Donald Trump cited academic research as the evidence base for a major decision – the only trouble was that the decision was to pull out of the Paris climate agreement and he had “badly misunderstood” the research. “Even if the Paris Agreement were implemented in full, with total compliance from all nations, it is estimated it would only produce a two-tenths of one degree Celsius reduction in global temperature by the year 2100,” the president said in making the announcement. “Tiny, tiny amount,” he said, as he made a tiny gesture with his famously tiny hands. Reuters said on 2 June that the claim was “attributed to research conducted by MIT” in White House documents it had seen. “We certainly do not support the withdrawal of the US from the Paris Agreement,” said Erwan Monier, a lead researcher at the MIT Joint Program on the Science and Policy of Global Change, and one of the study’s authors. “If we don’t do anything, we might shoot over five degrees or more and that would be catastrophic,” said John Reilly, the co-director of the programme, adding that MIT’s scientists had had no contact with the White House and were not offered a chance to explain their work.
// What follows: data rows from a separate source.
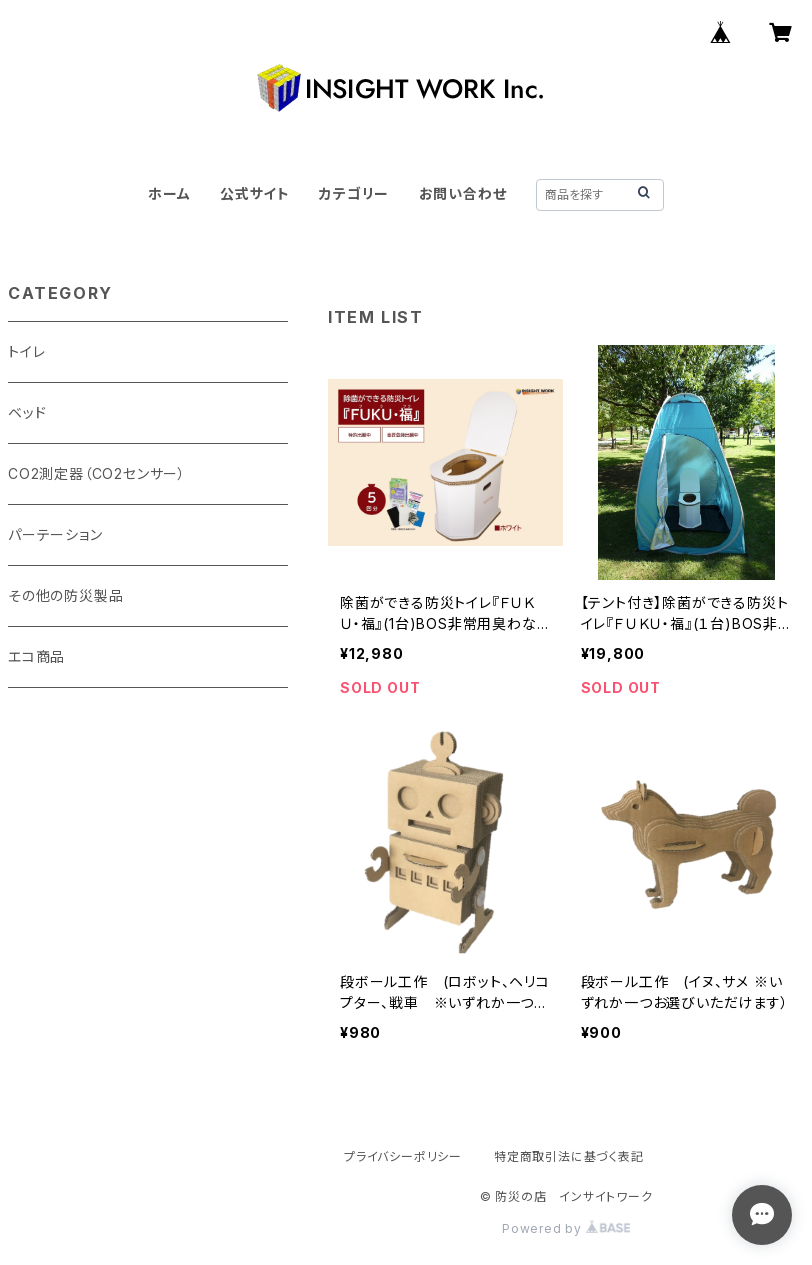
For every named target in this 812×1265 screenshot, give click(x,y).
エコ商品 (36, 656)
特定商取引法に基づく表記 (569, 1156)
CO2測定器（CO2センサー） (97, 473)
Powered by (566, 1228)
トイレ (26, 351)
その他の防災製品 (65, 595)
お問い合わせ (463, 193)
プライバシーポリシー (403, 1156)
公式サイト (255, 193)
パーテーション (55, 534)
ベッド (27, 412)
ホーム (169, 193)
Students sitting final exams at the University of Edinburgh received a heart-stopping message via email: “Graduation ceremony cancelled – no award”. “We are now advised that you are not expected to complete your studies until later in the year, and therefore we presume that you may be eligible to attend the next available graduation ceremony,” the email continued. After queries from worried students, “the university quickly apologised for the confusion, assuring students eligible to graduate that their ceremonies would go ahead as planned”, The Guardian reported on 1 June. “This email was issued in error so please ignore it. No graduations have been cancelled,” said a message to students from Barry Neilson, Edinburgh’s in-this-context gloriously mistitled “service excellence programme lead”.
A new statue in a Moscow park dedicated to the anonymous peer reviewer may soon become a site of pilgrimage for academics, its creator has said. Unveiling the 1.5-tonne stone die honouring the unpaid and largely unloved scholars, Igor Chirikov said he hoped that academics would visit the monument to touch the messages chiselled on its sides, The Guardian reported on 29 May. “Researchers from across the world will visit to touch the ‘Accept’ side in the hope that the gods of peer review will smile down upon them,” said Dr Chirikov, director of the Centre of Sociology of Higher Education at the Higher School of Economics. The die – fashioned from a large chunk of concrete outside the Moscow university – was funded by a crowdfunding campaign that quickly raised $1,300 (£1,000), and was backed by graphene discoverer Sir Andre Geim, from the University of Manchester, among others. “I wanted to emphasise reviewers’ impact on research, on one hand, but to do this with a bit of irony on the other hand so as to motivate researchers who don’t always get positive reviews of their papers,” added Dr Chirikov.
“Female students at the University of Sydney say they are ‘fed-up and disgusted’ by the entrenched sexism and ‘root-and-boot’ culture of young men from the elite St Paul’s College, after another damning Facebook post surfaced this week,” News.com.au reported on 31 May. “The post – which was originally published in March – compares sex with larger women to ‘harpooning a whale’, and advises college men on how to ‘get rid of some chick’ after ‘rooting’ her.” The website added that students at St Paul’s College had been “exposed in 2009 after students there created a pro-rape Facebook group”, while some students associated with that group have gone on to work in “investment banking, the law, and property development”. The university’s vice-chancellor, Michael Spence, said the college has a “deep contempt for women”. Following the latest outcry, the college said it wanted to join a university-wide review of college culture, which it previously said it would boycott.
Queen’s University Belfast has announced the “untimely and sudden” death of Patrick Johnston, its vice-chancellor. Professor Johnston, 58, had led the Northern Irish institution since March 2014. James O’Kane, registrar and chief operating officer at Queen’s, said in a statement issued “with a deep sense of shock and loss” that Professor Johnston had died on 4 June. “We extend our deepest sympathies and condolences to Iseult, his wife, and their four boys, Seamus, Eoghan, Niall and Ruairi, and the wider family circle at this desperately sad time,” Mr O’Kane said. Prior to becoming vice-chancellor, Professor Johnston had been dean of the School of Medicine, Dentistry and Biomedical Sciences at Queen’s, and was a leading cancer researcher.